Stuck on an issue?

Lightrun Answers was designed to reduce the constant googling that comes with debugging 3rd party libraries. It collects links to all the places you might be looking at while hunting down a tough bug.

And, if you’re still stuck at the end, we’re happy to hop on a call to see how we can help out.

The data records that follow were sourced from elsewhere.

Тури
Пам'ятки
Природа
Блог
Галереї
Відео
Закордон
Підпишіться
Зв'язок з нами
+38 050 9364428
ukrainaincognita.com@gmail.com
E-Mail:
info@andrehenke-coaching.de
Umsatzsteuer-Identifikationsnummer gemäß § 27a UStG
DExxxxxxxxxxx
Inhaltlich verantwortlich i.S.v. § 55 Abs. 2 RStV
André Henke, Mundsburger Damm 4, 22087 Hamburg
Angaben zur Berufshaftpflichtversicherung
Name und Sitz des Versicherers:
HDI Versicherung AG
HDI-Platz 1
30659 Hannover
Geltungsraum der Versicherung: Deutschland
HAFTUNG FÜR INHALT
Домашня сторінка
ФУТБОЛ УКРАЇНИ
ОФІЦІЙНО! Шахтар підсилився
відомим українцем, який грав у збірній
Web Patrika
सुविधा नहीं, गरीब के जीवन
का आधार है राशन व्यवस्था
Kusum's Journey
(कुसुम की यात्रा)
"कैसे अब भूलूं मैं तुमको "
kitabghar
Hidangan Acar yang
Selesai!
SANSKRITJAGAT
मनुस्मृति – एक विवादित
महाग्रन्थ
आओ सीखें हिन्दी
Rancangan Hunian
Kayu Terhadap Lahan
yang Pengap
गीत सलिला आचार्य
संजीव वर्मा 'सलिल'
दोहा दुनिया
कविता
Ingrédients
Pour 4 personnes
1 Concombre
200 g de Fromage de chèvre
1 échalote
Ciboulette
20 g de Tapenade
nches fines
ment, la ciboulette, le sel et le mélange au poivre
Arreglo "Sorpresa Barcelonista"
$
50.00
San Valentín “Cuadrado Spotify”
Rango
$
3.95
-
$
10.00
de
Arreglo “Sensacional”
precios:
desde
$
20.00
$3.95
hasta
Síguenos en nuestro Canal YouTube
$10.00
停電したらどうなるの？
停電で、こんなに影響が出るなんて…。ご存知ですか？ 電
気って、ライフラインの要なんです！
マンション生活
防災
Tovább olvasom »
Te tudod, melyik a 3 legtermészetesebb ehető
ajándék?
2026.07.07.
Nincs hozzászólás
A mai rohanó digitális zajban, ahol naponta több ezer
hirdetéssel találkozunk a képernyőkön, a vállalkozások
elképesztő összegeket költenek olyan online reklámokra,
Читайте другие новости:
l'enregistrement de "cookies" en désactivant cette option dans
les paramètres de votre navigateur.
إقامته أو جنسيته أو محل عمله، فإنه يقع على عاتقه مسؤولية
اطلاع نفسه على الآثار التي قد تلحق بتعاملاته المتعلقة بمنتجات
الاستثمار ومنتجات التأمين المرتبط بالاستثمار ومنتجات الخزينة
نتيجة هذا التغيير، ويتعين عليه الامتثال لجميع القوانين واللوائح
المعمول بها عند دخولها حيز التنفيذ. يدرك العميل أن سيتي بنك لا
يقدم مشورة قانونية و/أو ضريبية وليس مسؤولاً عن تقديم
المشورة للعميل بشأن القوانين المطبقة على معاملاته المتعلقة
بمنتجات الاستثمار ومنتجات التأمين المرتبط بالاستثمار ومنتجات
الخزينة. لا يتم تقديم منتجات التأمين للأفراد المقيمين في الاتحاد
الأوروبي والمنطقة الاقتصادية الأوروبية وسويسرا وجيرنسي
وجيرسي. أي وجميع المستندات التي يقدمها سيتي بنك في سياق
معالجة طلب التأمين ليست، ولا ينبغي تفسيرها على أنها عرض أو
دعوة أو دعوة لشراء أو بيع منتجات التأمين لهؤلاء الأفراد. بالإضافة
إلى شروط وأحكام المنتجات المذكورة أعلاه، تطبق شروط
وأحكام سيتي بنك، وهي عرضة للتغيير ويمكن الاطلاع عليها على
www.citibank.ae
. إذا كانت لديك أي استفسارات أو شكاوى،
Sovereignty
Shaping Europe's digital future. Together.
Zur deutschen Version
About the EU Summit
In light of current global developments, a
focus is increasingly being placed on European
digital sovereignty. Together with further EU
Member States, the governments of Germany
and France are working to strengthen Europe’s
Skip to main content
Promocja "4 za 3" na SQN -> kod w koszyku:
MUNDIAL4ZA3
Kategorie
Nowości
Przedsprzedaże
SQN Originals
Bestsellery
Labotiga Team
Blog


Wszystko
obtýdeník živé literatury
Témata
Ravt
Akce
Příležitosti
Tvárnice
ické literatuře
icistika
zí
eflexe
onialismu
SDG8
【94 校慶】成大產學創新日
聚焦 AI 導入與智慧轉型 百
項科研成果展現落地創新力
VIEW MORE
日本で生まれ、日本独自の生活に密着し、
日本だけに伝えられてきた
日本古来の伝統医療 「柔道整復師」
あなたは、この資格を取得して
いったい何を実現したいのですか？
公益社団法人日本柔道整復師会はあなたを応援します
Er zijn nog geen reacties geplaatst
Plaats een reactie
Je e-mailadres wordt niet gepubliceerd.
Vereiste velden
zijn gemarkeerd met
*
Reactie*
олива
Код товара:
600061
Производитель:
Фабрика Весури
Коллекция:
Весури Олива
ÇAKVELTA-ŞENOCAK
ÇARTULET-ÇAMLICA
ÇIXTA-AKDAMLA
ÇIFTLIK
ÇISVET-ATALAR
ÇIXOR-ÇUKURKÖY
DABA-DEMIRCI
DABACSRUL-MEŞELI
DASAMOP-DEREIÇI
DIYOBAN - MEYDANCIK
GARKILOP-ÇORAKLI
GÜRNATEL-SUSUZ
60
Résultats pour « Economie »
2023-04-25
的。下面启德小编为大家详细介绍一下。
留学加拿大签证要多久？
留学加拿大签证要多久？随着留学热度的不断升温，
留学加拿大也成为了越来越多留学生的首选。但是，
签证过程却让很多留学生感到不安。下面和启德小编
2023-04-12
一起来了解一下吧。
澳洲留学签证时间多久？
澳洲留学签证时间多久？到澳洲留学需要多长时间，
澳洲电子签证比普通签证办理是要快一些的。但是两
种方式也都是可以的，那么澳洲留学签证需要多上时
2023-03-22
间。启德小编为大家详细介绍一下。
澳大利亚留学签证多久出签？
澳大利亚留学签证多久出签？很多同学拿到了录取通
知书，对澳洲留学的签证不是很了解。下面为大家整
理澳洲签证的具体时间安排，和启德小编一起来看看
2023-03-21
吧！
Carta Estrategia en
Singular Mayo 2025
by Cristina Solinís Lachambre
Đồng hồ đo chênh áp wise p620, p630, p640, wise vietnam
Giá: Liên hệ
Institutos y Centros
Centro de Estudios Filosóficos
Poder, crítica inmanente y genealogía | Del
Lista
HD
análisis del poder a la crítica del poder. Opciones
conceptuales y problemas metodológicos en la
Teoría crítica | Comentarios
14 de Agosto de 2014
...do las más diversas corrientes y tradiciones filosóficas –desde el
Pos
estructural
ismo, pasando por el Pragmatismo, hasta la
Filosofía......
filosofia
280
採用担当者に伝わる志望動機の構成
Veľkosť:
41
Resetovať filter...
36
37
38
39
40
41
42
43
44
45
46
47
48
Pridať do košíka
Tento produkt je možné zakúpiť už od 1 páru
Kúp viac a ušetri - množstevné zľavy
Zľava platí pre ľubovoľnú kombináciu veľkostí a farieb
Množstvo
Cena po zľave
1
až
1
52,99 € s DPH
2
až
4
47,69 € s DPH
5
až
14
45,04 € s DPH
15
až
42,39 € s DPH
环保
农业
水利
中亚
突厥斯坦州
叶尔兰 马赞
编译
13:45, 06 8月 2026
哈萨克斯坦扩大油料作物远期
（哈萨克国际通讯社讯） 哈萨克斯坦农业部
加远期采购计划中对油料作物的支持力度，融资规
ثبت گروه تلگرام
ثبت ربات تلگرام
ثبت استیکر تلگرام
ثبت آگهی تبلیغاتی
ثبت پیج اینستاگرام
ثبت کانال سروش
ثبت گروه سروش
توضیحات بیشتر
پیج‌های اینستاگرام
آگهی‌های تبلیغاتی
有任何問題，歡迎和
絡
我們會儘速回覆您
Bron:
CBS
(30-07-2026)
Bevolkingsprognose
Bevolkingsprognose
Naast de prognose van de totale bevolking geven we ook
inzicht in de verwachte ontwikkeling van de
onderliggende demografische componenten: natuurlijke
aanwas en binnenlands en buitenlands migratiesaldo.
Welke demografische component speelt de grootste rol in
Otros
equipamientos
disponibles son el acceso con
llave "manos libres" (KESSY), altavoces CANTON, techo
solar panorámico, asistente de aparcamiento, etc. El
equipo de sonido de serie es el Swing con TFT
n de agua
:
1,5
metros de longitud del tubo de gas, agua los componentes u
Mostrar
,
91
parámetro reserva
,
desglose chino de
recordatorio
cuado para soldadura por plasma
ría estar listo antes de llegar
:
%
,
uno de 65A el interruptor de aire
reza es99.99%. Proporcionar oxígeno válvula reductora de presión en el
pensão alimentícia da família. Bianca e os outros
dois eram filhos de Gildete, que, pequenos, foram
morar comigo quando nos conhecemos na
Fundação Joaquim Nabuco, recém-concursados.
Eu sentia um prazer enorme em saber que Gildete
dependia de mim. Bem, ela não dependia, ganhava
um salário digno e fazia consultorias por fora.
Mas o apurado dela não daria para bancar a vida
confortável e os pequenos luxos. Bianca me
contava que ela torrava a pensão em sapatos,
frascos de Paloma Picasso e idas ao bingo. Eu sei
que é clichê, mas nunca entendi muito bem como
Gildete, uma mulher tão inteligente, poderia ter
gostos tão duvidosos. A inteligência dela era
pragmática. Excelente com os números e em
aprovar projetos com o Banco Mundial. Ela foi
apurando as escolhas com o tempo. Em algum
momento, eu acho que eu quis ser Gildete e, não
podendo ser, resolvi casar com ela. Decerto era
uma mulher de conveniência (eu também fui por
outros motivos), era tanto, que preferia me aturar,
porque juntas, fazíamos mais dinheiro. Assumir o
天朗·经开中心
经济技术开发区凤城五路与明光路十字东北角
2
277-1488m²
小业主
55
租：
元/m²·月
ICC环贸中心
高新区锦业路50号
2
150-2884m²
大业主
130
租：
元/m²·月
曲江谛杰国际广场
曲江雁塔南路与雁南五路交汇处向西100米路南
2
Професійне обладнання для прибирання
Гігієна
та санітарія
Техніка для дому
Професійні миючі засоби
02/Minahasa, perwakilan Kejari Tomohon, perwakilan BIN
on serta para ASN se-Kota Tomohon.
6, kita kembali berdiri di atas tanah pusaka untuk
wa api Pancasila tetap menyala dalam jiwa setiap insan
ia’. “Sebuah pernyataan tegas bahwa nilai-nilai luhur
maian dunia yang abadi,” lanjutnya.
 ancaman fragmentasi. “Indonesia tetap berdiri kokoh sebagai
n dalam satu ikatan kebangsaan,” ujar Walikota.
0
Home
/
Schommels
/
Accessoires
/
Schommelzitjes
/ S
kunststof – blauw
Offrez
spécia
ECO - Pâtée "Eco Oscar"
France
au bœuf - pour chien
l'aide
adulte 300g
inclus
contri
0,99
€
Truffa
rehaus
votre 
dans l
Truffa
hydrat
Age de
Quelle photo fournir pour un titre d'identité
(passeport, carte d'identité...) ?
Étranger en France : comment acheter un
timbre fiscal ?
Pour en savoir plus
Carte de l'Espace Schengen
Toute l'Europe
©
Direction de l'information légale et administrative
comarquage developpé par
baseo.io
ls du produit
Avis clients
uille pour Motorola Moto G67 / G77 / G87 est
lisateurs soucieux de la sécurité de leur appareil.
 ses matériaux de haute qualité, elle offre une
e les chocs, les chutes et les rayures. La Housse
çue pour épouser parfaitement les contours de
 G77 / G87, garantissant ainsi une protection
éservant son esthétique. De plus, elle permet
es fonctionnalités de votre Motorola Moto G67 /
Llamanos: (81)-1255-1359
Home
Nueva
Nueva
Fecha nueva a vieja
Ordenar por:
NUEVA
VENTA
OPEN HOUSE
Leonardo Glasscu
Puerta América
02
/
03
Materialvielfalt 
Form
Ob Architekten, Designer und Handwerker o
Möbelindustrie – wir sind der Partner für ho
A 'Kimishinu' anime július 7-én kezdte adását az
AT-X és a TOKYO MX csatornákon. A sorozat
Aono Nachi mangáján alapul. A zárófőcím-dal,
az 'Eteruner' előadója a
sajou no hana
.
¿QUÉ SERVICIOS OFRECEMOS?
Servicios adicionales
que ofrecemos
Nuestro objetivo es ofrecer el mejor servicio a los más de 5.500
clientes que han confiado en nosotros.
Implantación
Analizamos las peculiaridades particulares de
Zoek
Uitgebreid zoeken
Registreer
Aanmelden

When using uva, CUDA error occur at tensor.to(device)

See original GitHub issue

🐛 Bug

When try to perform inference using uva, several errors will occurred. I try the code for several times, and each time I got different result.

To Reproduce

import dgl
import torch
import torch.nn.functional as F
import torch.nn as nn
import gc

import dgl
from dgl.nn import GATConv
from ogb.nodeproppred import DglNodePropPredDataset
from dgl.data import CiteseerGraphDataset, RedditDataset
from dgl.nn import GraphConv

class GAT(nn.Module):
    def __init__(self,
                 num_layers,
                 in_dim,
                 num_hidden,
                 num_classes,
                 heads,
                 activation,
                 feat_drop,
                 attn_drop,
                 negative_slope,
                 residual):
        super(GAT, self).__init__()
        self.num_layers = num_layers
        self.gat_layers = nn.ModuleList()
        self.activation = activation
        self.hidden_features = num_hidden
        self.heads = heads
        self.out_features = num_classes
        # input projection (no residual)
        self.gat_layers.append(GATConv(
            in_dim, num_hidden, heads[0],
            feat_drop, attn_drop, negative_slope, False, self.activation, allow_zero_in_degree=True))
        # hidden layers
        for l in range(1, num_layers - 1):
            # due to multi-head, the in_dim = num_hidden * num_heads
            self.gat_layers.append(GATConv(
                num_hidden * heads[l-1], num_hidden, heads[l],
                feat_drop, attn_drop, negative_slope, residual, self.activation, allow_zero_in_degree=True))
        # output projection
        self.gat_layers.append(GATConv(
            num_hidden * heads[-2], num_classes, heads[-1],
            feat_drop, attn_drop, negative_slope, residual, None, allow_zero_in_degree=True))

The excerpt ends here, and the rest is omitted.